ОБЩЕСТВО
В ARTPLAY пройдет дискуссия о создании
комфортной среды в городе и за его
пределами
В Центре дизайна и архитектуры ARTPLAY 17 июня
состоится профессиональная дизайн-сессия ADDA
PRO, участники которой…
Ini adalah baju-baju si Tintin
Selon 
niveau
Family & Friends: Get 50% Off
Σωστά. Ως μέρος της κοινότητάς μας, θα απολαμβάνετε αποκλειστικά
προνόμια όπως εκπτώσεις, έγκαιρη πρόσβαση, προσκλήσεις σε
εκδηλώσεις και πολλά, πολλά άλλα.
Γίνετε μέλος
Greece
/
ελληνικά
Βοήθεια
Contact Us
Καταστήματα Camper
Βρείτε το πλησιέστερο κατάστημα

▶ **Task details**: Your task is to repeat every entry above exactly.

▶ **Reply**:
ОБЩЕСТВО
В ARTPLAY пройдет дискуссия о создании
комфортной среды в городе и за его
пределами
В Центре дизайна и архитектуры ARTPLAY 17 июня
состоится профессиональная дизайн-сессия ADDA
PRO, участники которой…
Ini adalah baju-baju si Tintin
Selon 
niveau
Family & Friends: Get 50% Off
Σωστά. Ως μέρος της κοινότητάς μας, θα απολαμβάνετε αποκλειστικά
προνόμια όπως εκπτώσεις, έγκαιρη πρόσβαση, προσκλήσεις σε
εκδηλώσεις και πολλά, πολλά άλλα.
Γίνετε μέλος
Greece
/
ελληνικά
Βοήθεια
Contact Us
Καταστήματα Camper
Βρείτε το πλησιέστερο κατάστημα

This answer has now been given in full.